Saying goodbye to Apple and Microsoft has never been easier, or so satisfying
But it got better and better, and in 2012, I decided it was time. I asked Cory which version of Linux he was using. This was a key question, because Linux comes in a lot of different flavors. Developers have taken the core code and created different versions tailored to various needs, tastes and computing styles. While all use the essential, free-software base components, some add on proprietary code, such as Flash, to be more compatible with what users are likely to encounter in their computing. The hardware was also a key question, because not all computers have robust Linux support due to hardware incompatibilities.
One of those is Linux Mint. It’s based on Ubuntu (which in turn is based on Debian, an even more core version of Linux). Mint strikes me and many others as perhaps the best Linux for people who’ve been using proprietary systems and want the easiest possible transition. I’m sometimes tempted to switch myself, but will stick with Ubuntu unless Canonical totally screws it up, which I don’t expect.

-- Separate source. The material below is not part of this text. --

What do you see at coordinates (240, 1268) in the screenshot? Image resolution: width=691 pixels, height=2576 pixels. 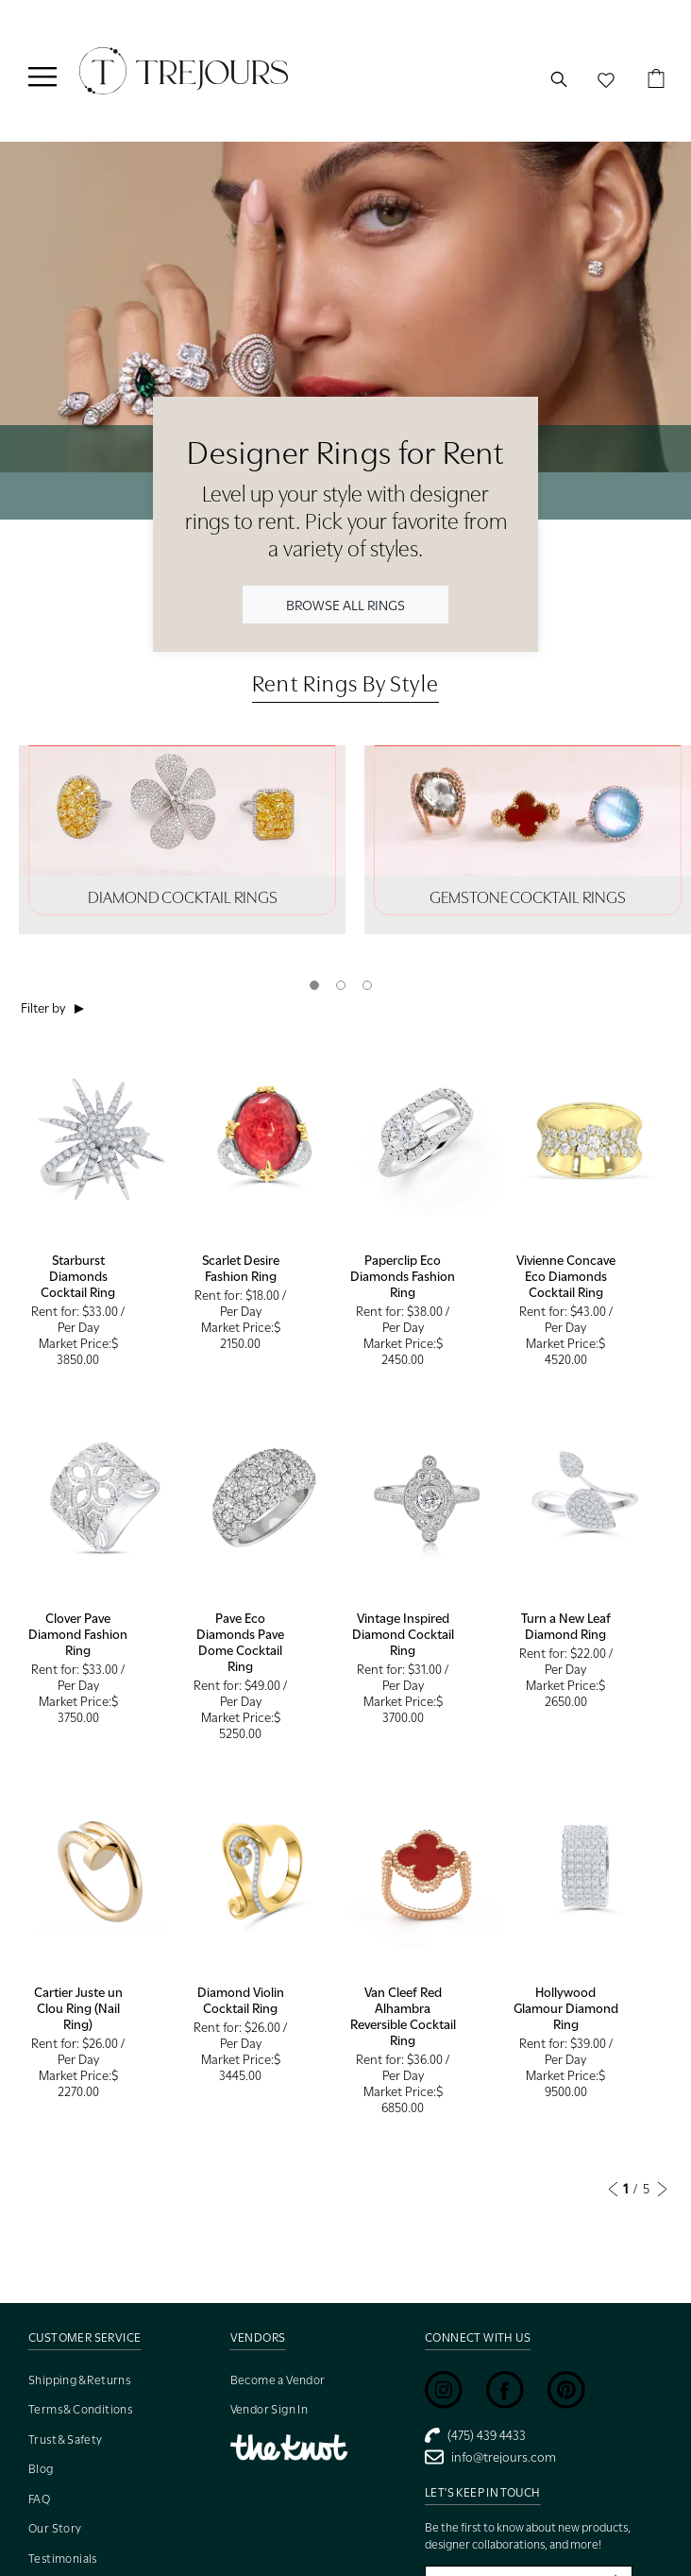 I see `Scarlet Desire Fashion Ring` at bounding box center [240, 1268].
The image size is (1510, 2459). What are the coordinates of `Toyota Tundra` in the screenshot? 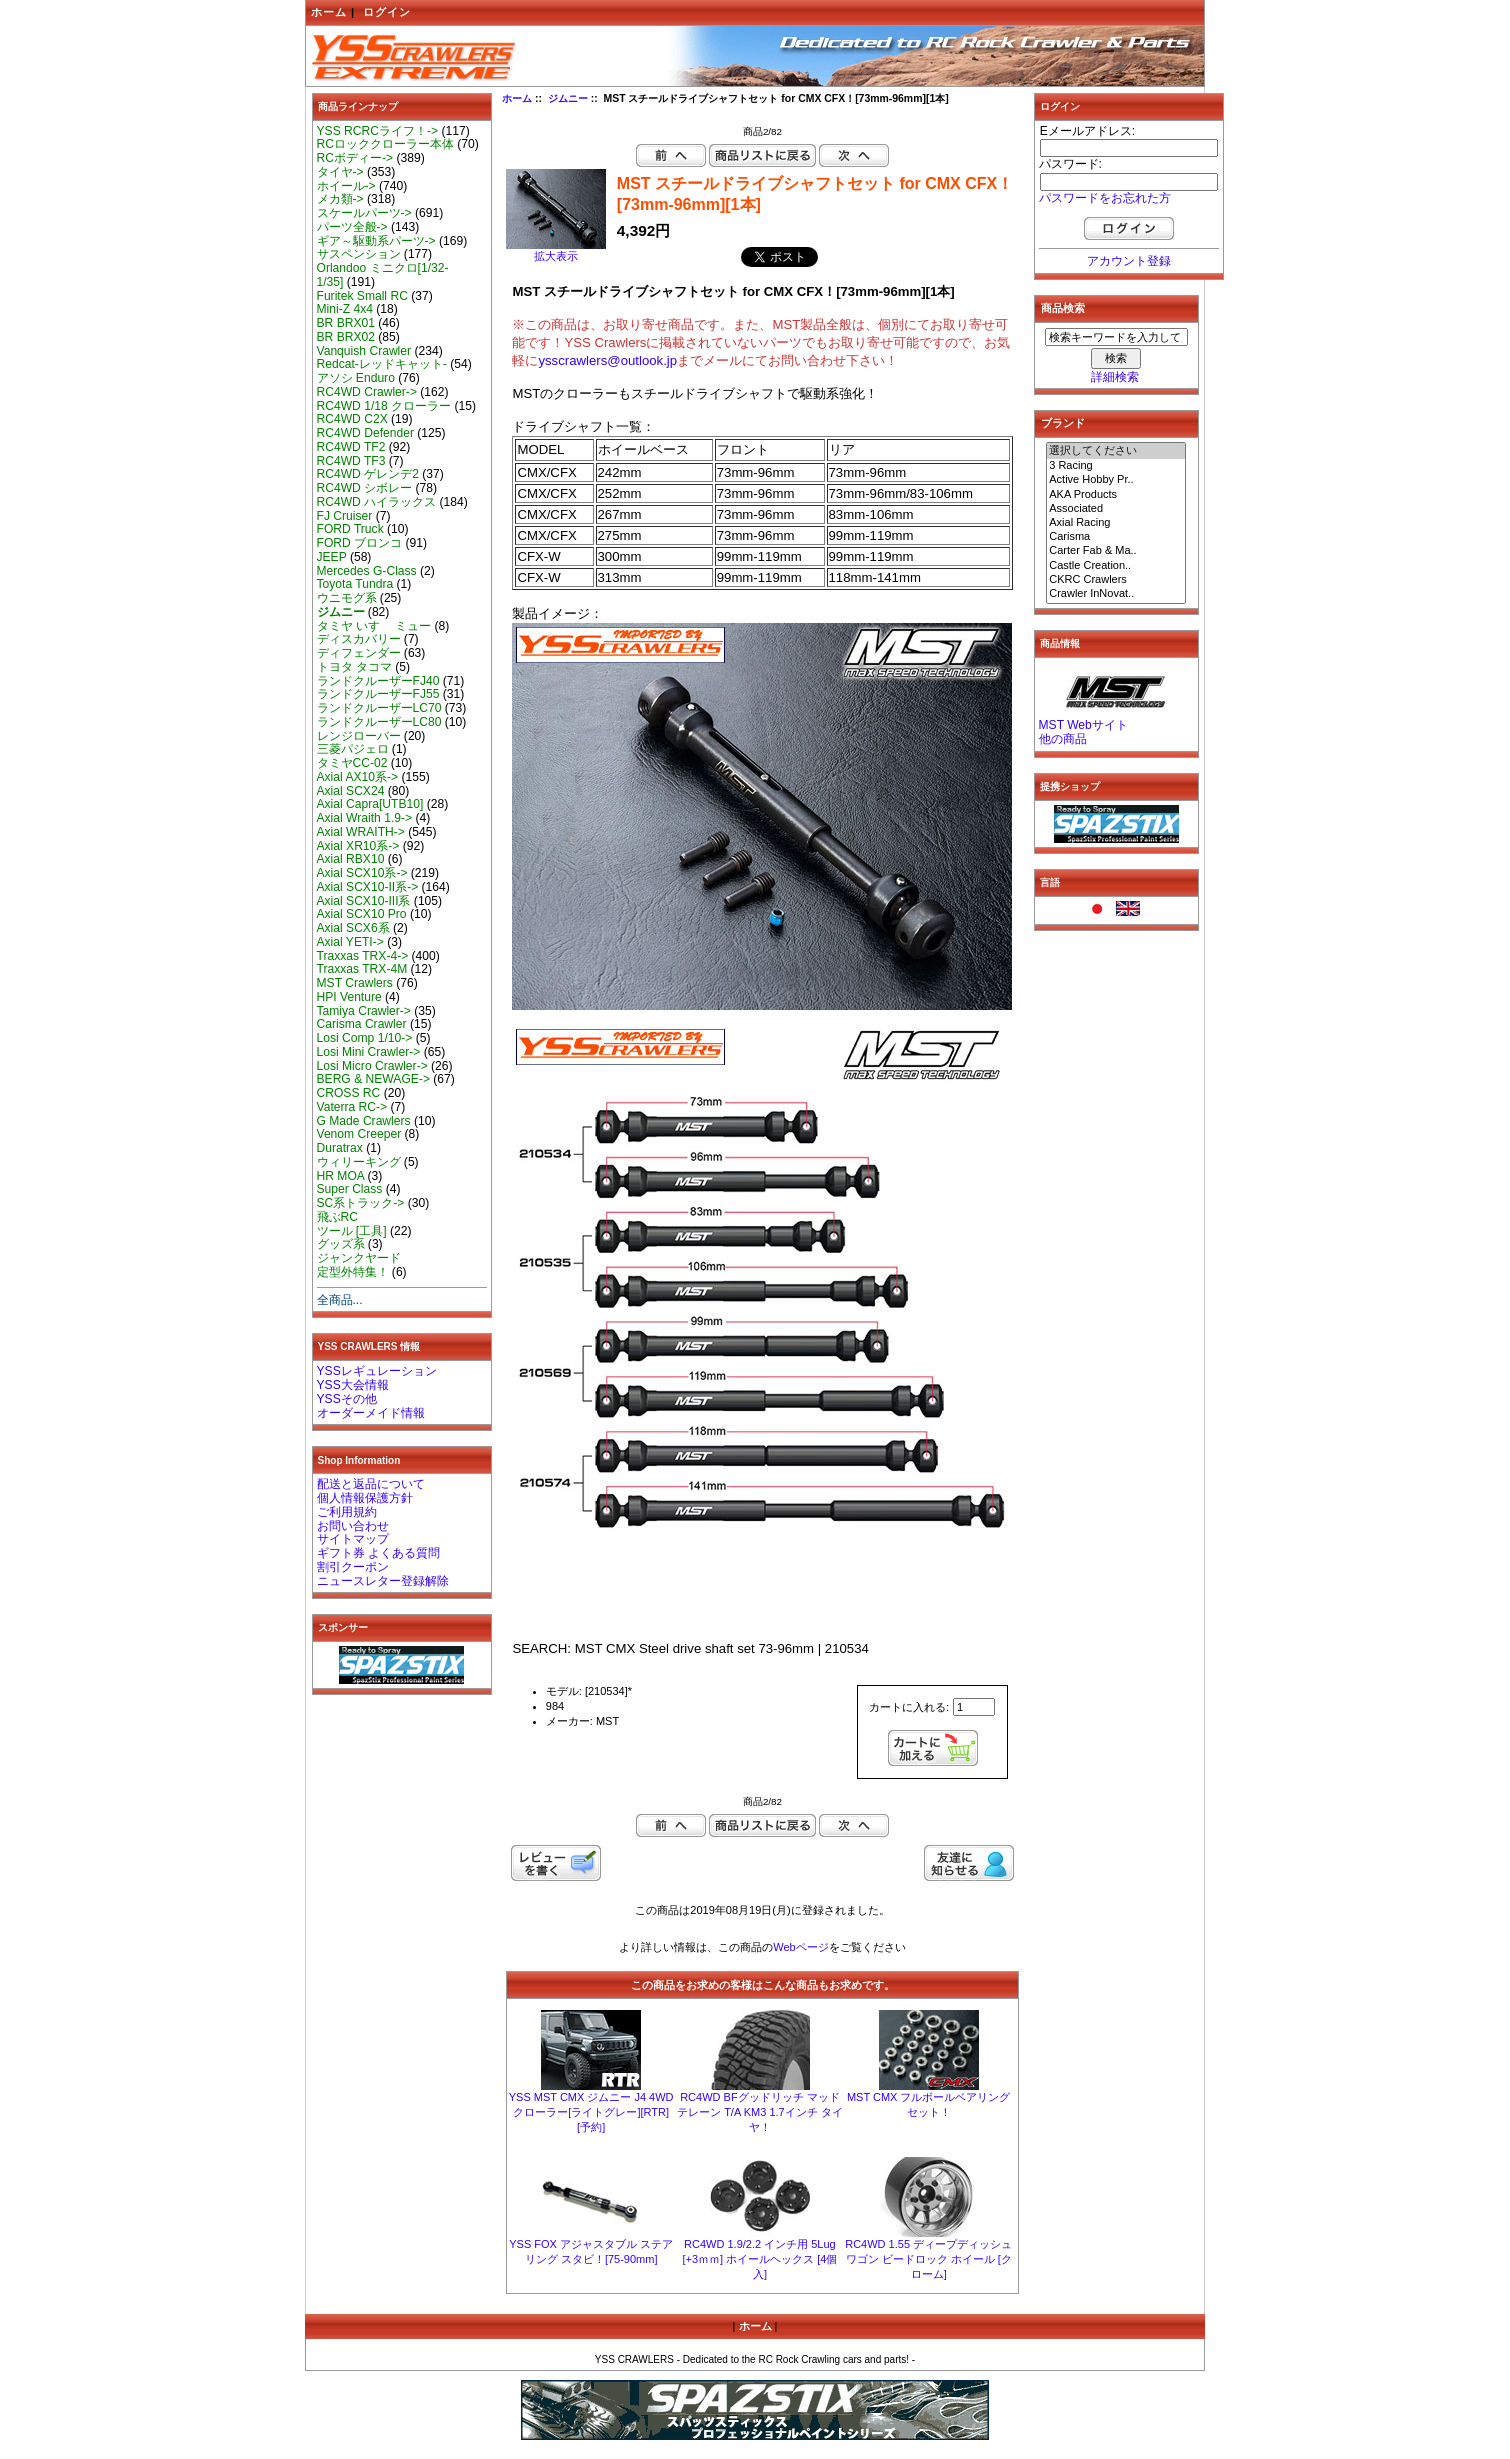 It's located at (355, 584).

What I like least about Linux is the occasional need to do something that would be downright daunting to a new user. No one should ever have to open a command-line window and type “sudo apt-get update” or other such instructions. No one should be confronted with a warning that space on a disk partition is too low to permit an operating system update, requiring the not-simple-for-novices removal of out-of-date OS components. No one should discover, after an update, that a piece of hardware has stopped working, as was the case for me when my computer’s trackpad went south until I found a fix in an online forum. (Yes, this can happen with Windows, but manufacturers go to much greater lengths to ensure that their hardware works with Microsoft software. Apple, too, has external hardware issues, but its elegant marriage of hardware and software remains a compelling advantage.)